Den Duisteren Duikboot |
24 juni 2006 11:23 |
"Vijfenzeventig jaren geleden, in 1930, publiceerde de Spaanse filosoof José Ortega y Gasset zijn analyse van de Europese samenleving die hem op slag wereldberoemd maakte: La Rebelión de las Masas — ‘De opstand der horden’. Een nieuw type mens, aldus de auteur, heeft zijn intrede gedaan in de maatschappij en domineert deze in alle aspecten: de massamens. De term verwijst niet naar een kwantiteit maar naar een kwaliteit, naar een bepaald soort geestesgesteldheid of beter: een gebrek aan geest. En deze massamens manifesteert zich onder alle standen, bij arm en rijk, gestudeerd en ongestudeerd.
De opkomst — de opstand! — van de massamens vormt een directe bedreiging voor de waarden en idealen van de liberale democratie en het Europese humanisme; tradities waarin de geestelijke ontwikkeling van het individu centraal staat. Het tegendeel is het geval in de massademocratie, welke een radicaal andere mens- en maatschappijvisie kent. In de analyse van Ortega y Gasset is de massamens iemand die zich vrij weet van alle geestelijke macht. Er is geen maat, waarde of waarheid die boven hem gesteld kan zijn, die hem beperkingen zou kunnen opleggen. Voor de massamens is het leven altijd gemakkelijk en overvloedig, de tragiek van het bestaan kent hij niet. Alles is geoorloofd, want beperkingen zijn
er niet. Geestelijke inspanningen zijn niet nodig. De massamens is voldaan met zichzelf en gedraagt zich als een verwend kind. Luisteren, zijn eigen mening kritisch beschouwen, rekening houden met anderen, zijn evenmin noodzakelijk.

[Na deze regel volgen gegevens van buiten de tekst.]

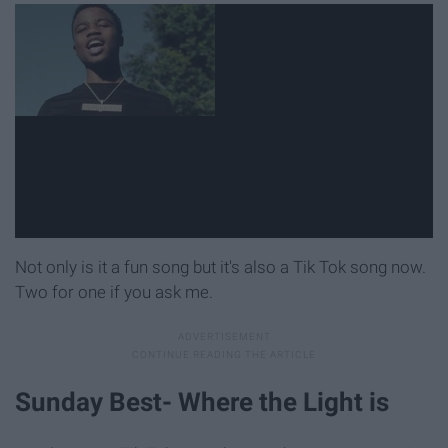
Not only is it a fun song but it's also a Tik Tok song now.
Two for one if you ask me.
Sunday Best- Where the Light is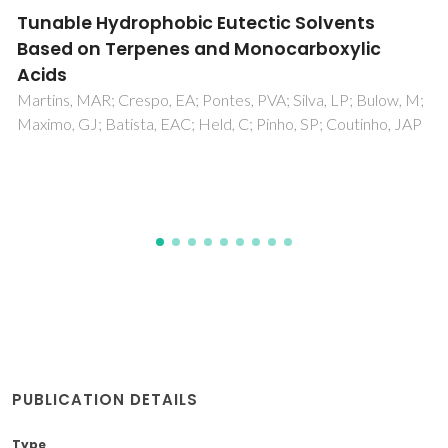
Measurement and modeling of supercritical
fluid extraction curves of Eichhornia
crassipes for enhanced stigmasterol
production: Mechanistic insights of the
process
de Melo, MMR; Martins, PF; Silvestre, AJD; Sarmento, P;
Silva, CM
PUBLICATION DETAILS
Type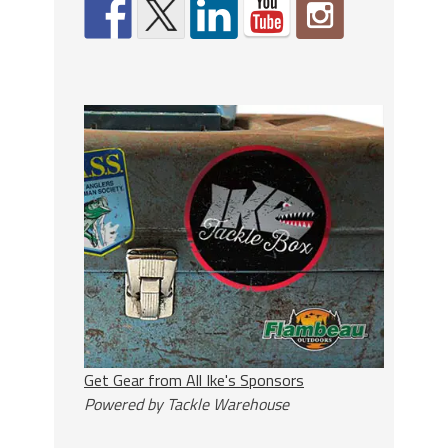
Get Gear from All Ike's Sponsors
Powered by Tackle Warehouse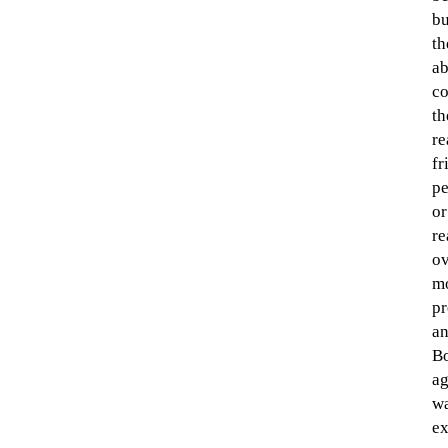
bu
th
ab
co
th
re
fr
pe
or
re
ov
mo
pr
an
Bo
ag
wa
ex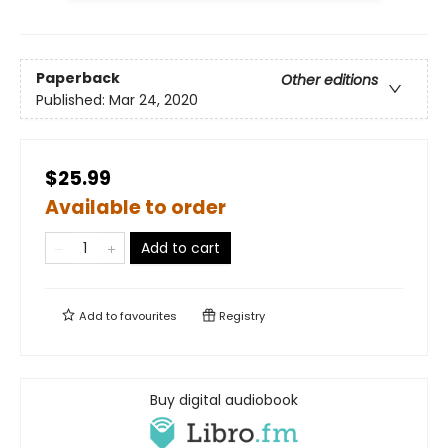
Paperback
Other editions
Published:
Mar 24, 2020
$25.99
Available to order
Add to cart
Add to
favourites
Registry
Buy digital audiobook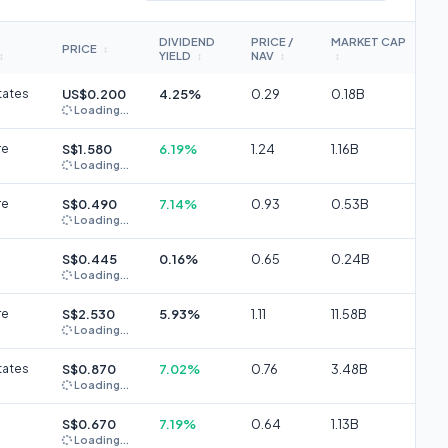
DIVIDEND
PRICE /
MARKET CAP
PRICE
↕
YIELD
NAV
↕
↕
↕
↕
tates
US$0.200
4.25%
0.29
0.18B
Loading...
re
S$1.580
6.19%
1.24
1.16B
Loading...
re
S$0.490
7.14%
0.93
0.53B
Loading...
S$0.445
0.16%
0.65
0.24B
Loading...
re
S$2.530
5.93%
1.11
11.58B
Loading...
tates
S$0.870
7.02%
0.76
3.48B
Loading...
S$0.670
7.19%
0.64
1.13B
Loading...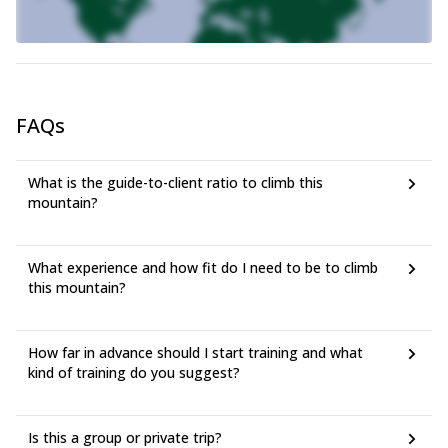
FAQs
What is the guide-to-client ratio to climb this
mountain?
What experience and how fit do I need to be to climb
this mountain?
How far in advance should I start training and what
kind of training do you suggest?
Is this a group or private trip?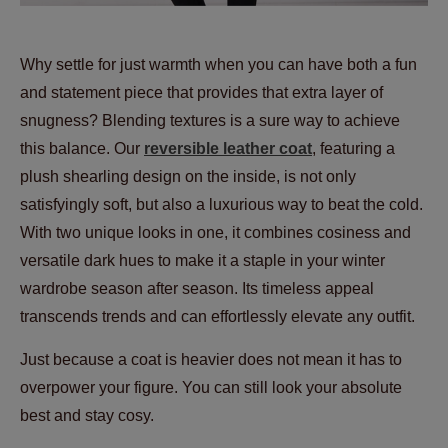
Why settle for just warmth when you can have both a fun
and statement piece that provides that extra layer of
snugness? Blending textures is a sure way to achieve
this balance. Our
reversible leather
coat
, featuring a
plush shearling design on the inside, is not only
satisfyingly soft, but also a luxurious way to beat the cold.
With two unique looks in one, it combines cosiness and
versatile dark hues to make it a staple in your winter
wardrobe season after season. Its timeless appeal
transcends trends and can effortlessly elevate any outfit.
Just because a coat is heavier does not mean it has to
overpower your figure. You can still look your absolute
best and stay cosy.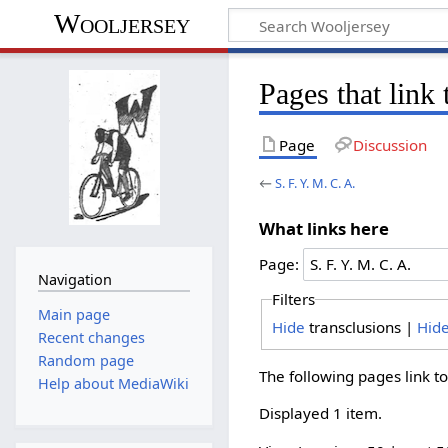
Wooljersey
Pages that link 
Page
Discussion
←
S. F. Y. M. C. A.
What links here
Page:
Navigation
Filters
Main page
Hide
transclusions |
Hid
Recent changes
Random page
The following pages link t
Help about MediaWiki
Displayed 1 item.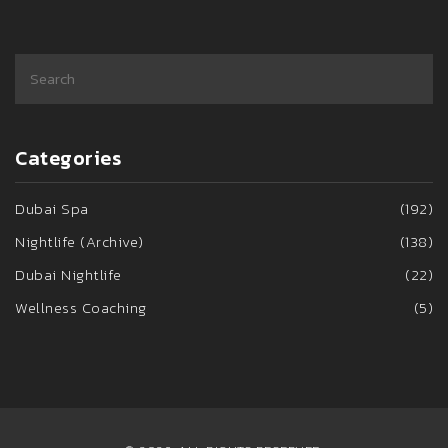
Categories
Dubai Spa
(192)
Nightlife (Archive)
(138)
Dubai Nightlife
(22)
Wellness Coaching
(5)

Dit alles versterkt zijn gevoel van macht, zijn zucht tot heersen. Alleen hij en zijn soortgenoten tellen. De rest dient zich aan hem aan te passen. De massamens heeft dan ook altijd gelijk en argumenten hoeft hij niet te geven. Ongeoefend — en niet van zins zich te oefenen — in de taal van de rede kent hij slechts één taal, de taal van het lichaam: geweld. Wat anders is, wat buiten hem staat, mag niet bestaan. En zelf verafschuwt hij het om anders dan de massa te zijn. Hij past zich aan — met de mode voor het uiterlijk en de massamedia voor de mening als geriefelijke hulpmiddelen. Tegelijk kan en wil hij ook niet onderscheiden. De massamens denkt niet. Vrij van alle geestelijke inspanning, maat of waarheid als richtsnoer, waart hij doelloos door het leven. Om toch een houvast te hebben als compensatie voor het gebrek aan geestelijk evenwicht, klampt hij zich vast aan het gewicht van de massa, dat hem door het leven moet leiden. Het twintigste-eeuwse fenomeen van massagedrag en hypes, toerisme, koopgedrag, sporthysterie, is niet
het gevolg van de veelheid maar een ingrijpende consequentie in de psyche van deze hoogstmoderne, van de geest bevrijde mens.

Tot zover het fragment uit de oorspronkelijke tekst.